Ya saben que, cuando un pueblo olvida su historia, se condena a repetirla. Pero no aprendemos y el ciclo se reitera, aunque ahora sea en el polo opuesto. Mientras Podemos acabó siendo el caballo de Troya para los restos de la socialdemocracia española, ahora es Vox quien dinamita al centro-derecha nacional, representado por PP y Ciudadanos. Si en Madrid o en Murcia empiezan a sufrir el filibusterismo de Abascal y compañía, es porque ambos partidos lo merecen. Estaban avisados, pero no atendieron al mensaje. Hace mucho, mucho tiempo, que perdieron el rumbo ideológico. Los referentes del humanismo cristiano o del social liberalismo se han difuminado, para acabar bailando al son de una extrema derecha que repele, cada vez más, al votante centrista. ¡Aléjense, diablos!

Hace un buen tiempo que la política española quedó huérfana de líderes de envergadura.
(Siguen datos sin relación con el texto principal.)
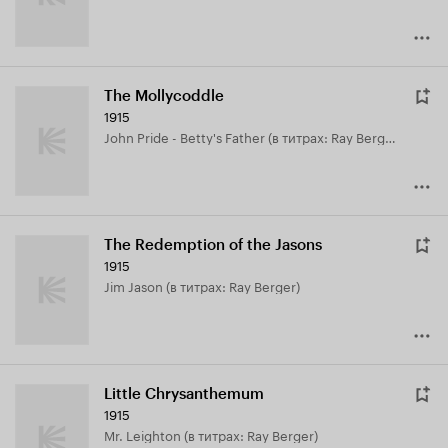
The Mollycoddle
1915
John Pride - Betty's Father (в титрах: Ray Berger)
The Redemption of the Jasons
1915
Jim Jason (в титрах: Ray Berger)
Little Chrysanthemum
1915
Mr. Leighton (в титрах: Ray Berger)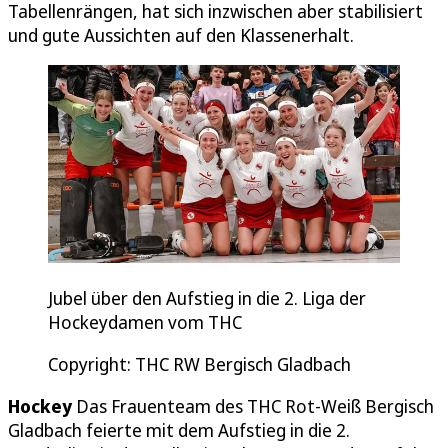
Tabellenrängen, hat sich inzwischen aber stabilisiert
und gute Aussichten auf den Klassenerhalt.
Jubel über den Aufstieg in die 2. Liga der
Hockeydamen vom THC
Copyright: THC RW Bergisch Gladbach
Hockey
Das Frauenteam des THC Rot-Weiß Bergisch
Gladbach feierte mit dem Aufstieg in die 2.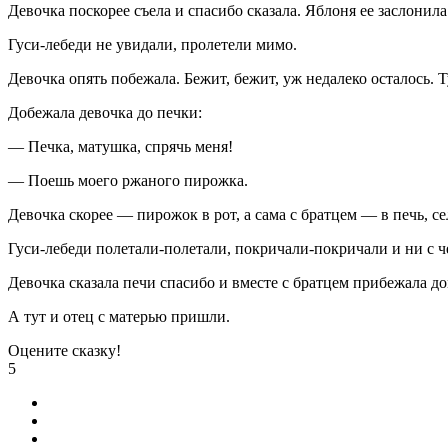
Девочка поскорее съела и спасибо сказала. Яблоня ее заслонил
Гуси-лебеди не увидали, пролетели мимо.
Девочка опять побежала. Бежит, бежит, уж недалеко осталось. Т
Добежала девочка до печки:
— Печка, матушка, спрячь меня!
— Поешь моего ржаного пирожка.
Девочка скорее — пирожок в рот, а сама с братцем — в печь, се
Гуси-лебеди полетали-полетали, покричали-покричали и ни с че
Девочка сказала печи спасибо и вместе с братцем прибежала д
А тут и отец с матерью пришли.
Оцените сказку!
5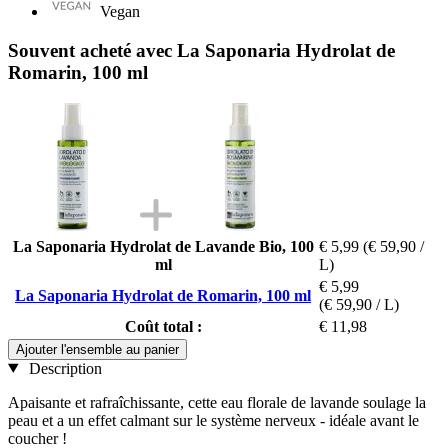
Vegan
Souvent acheté avec La Saponaria Hydrolat de
Romarin, 100 ml
La Saponaria Hydrolat de Lavande Bio, 100
€ 5,99
(€ 59,90 /
ml
L)
€ 5,99
La Saponaria Hydrolat de Romarin, 100 ml
(€ 59,90 / L)
Coût total :
€ 11,98
Ajouter l'ensemble au panier
Description
Apaisante et rafraîchissante, cette eau florale de lavande soulage la
peau et a un effet calmant sur le système nerveux - idéale avant le
coucher !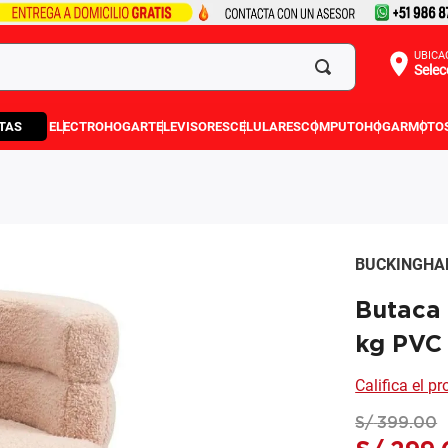
UBICA
Selec
TAS
ELECTROHOGAR
TELEVISORES
CELULARES
COMPUTO
HOGAR
MOTO
BUCKINGH
Butaca
kg PVC
Califica el p
S/
399
.
00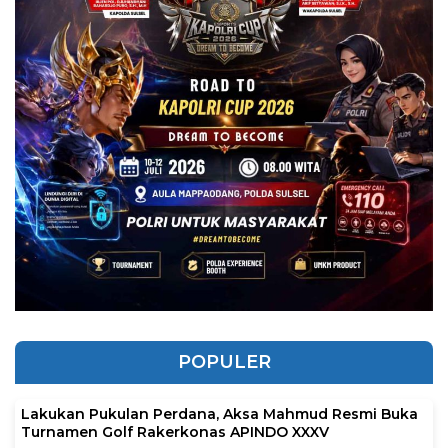
POPULER
Lakukan Pukulan Perdana, Aksa Mahmud Resmi Buka
Turnamen Golf Rakerkonas APINDO XXXV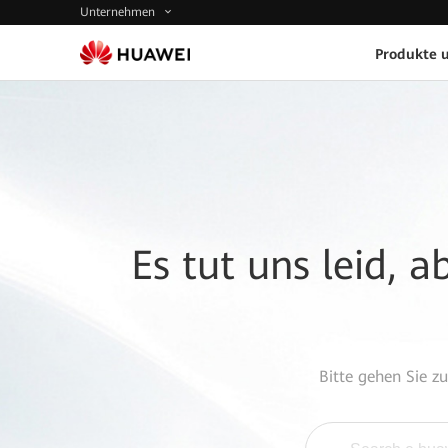
Unternehmen
Produkte 
Es tut uns leid, 
Bitte gehen Sie z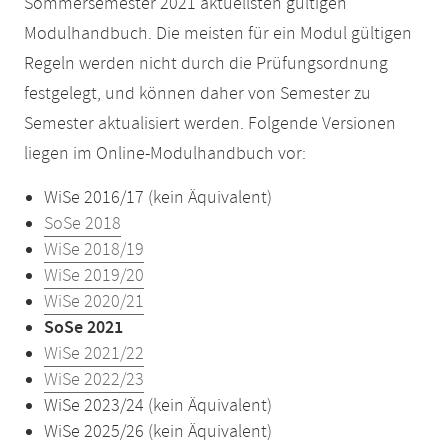
Sommersemester 2021 aktuellsten gültigen
Modulhandbuch. Die meisten für ein Modul gültigen
Regeln werden nicht durch die Prüfungsordnung
festgelegt, und können daher von Semester zu
Semester aktualisiert werden. Folgende Versionen
liegen im Online-Modulhandbuch vor:
WiSe 2016/17 (kein Äquivalent)
SoSe 2018
WiSe 2018/19
WiSe 2019/20
WiSe 2020/21
SoSe 2021
WiSe 2021/22
WiSe 2022/23
WiSe 2023/24 (kein Äquivalent)
WiSe 2025/26 (kein Äquivalent)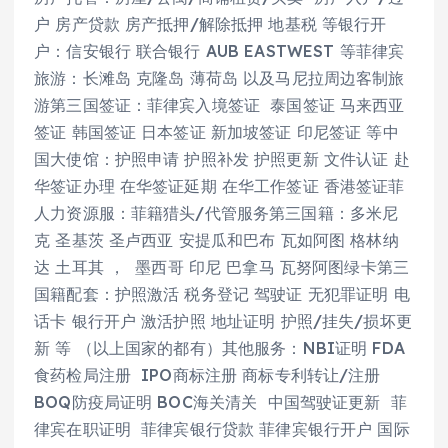
户 房产贷款 房产抵押/解除抵押 地基税 等银行开
户：信安银行 联合银行 AUB EASTWEST 等菲律宾
旅游：长滩岛 克隆岛 薄荷岛 以及马尼拉周边客制旅
游第三国签证：菲律宾入境签证 泰国签证 马来西亚
签证 韩国签证 日本签证 新加坡签证 印尼签证 等中
国大使馆：护照申请 护照补发 护照更新 文件认证 赴
华签证办理 在华签证延期 在华工作签证 香港签证菲
人力资源服：菲籍猎头/代管服务第三国籍：多米尼
克 圣基茨 圣卢西亚 安提瓜和巴布 瓦如阿图 格林纳
达 土耳其 ， 墨西哥 印尼 巴拿马 瓦努阿图绿卡第三
国籍配套：护照激活 税务登记 驾驶证 无犯罪证明 电
话卡 银行开户 激活护照 地址证明 护照/挂失/损坏更
新 等 （以上国家的都有）其他服务：NBI证明 FDA
食药检局注册 IPO商标注册 商标专利转让/注册
BOQ防疫局证明 BOC海关清关 中国驾驶证更新 菲
律宾在职证明 菲律宾银行贷款 菲律宾银行开户 国际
Porque ser más mediático, guapetón o simpático -de ahí no pasan- no conlleva capacidad implícita para dirigir un país. Tampoco se observa fidelidad a ideologías sólidas, por más que siempre sea aconsejable disponer de un referente de uno y otro lado. Ni siquiera existe ya el biconceptualismo que preconizaba Lakoff, sino un «donde dije digo, digo Diego» más propio del arribismo predominante. Recuerden que, como decía Groucho, los principios son tan laxos que pueden variar a gusto del consumidor. No hay más.

Quienes tantas veces criticaron la proximidad del PSOE a la izquierda bolivariana de Iglesias o su pleitesía hacia el separatismo catalán, hoy caen el mismo error. Olvidan que, en este país, es peligroso jugar con los radicales, sean éstos de una u otra calaña. Para asegurar la estabilidad del país y dedicarse a solucionar los problemas que de verdad importan, bastaría con que los tres partidos mayoritarios respetaran las reglas del juego. En el caso que nos ocupa, empezando por aceptar que, cuando no hay otra salida mejor, el ganador acaba por llevárselo todo y la abstención se convierte en la decisión más sensata. ¿O acaso es más favorable forzar pactos contra natura con populistas o separatistas? A ello están obligados quienes deseen lo mejor -o lo menos malo, según prefieran- para España y los españoles. Lo demás son cuentos.

El futuro de este país no puede depender de una ruleta electoral, en la que cada uno sigue apostando en espera de resultados más favorables a sus intereses. Cuando las ideologías flaquean, hay que reclamar que impere el buen juicio. La postura de Pedro Sánchez, negando la entrada en el Gobierno a Podemos, es tan coherente como lo fue la decisión de Manuel Valls, ayer amado y hoy denostado por Ciudadanos. Parece más inteligente respetar al ganador, si lo que se pretende es evitar el caos que conllevaría repetir elecciones. Y, por supuesto, actuar desde la oposición, que para eso está el poder legislativo. Con reciprocidad de los socialistas, por supuesto, allí donde estos sean pieza clave, pero no primera opción de gobierno. Solventada la urgencia, cabe buscar soluciones para evitar repetir el mismo error. Aceptar coaliciones a la alemana -¿por qué no?-, otorgar un bonus extra de escaños a los ganadores -al estilo de los griegos- o, simple y llanamente, aplicar las mismas reglas de juego que en las elecciones locales, donde la falta de acuerdo se resuelve otorgando el gobierno al partido más votado. Cambiemos las leyes porque ya va siendo hora.

Así las cosas, uno recuerda aquello de que la gente tan solo «pide vivir su vida, sin más mentiras y en paz», como nos cantaba el grupo Jarcha. Si seremos complacientes que con eso nos basta. Fue el himno de la olvidada generación del 78 y, claro está, algunos ni la conocen. Lástima.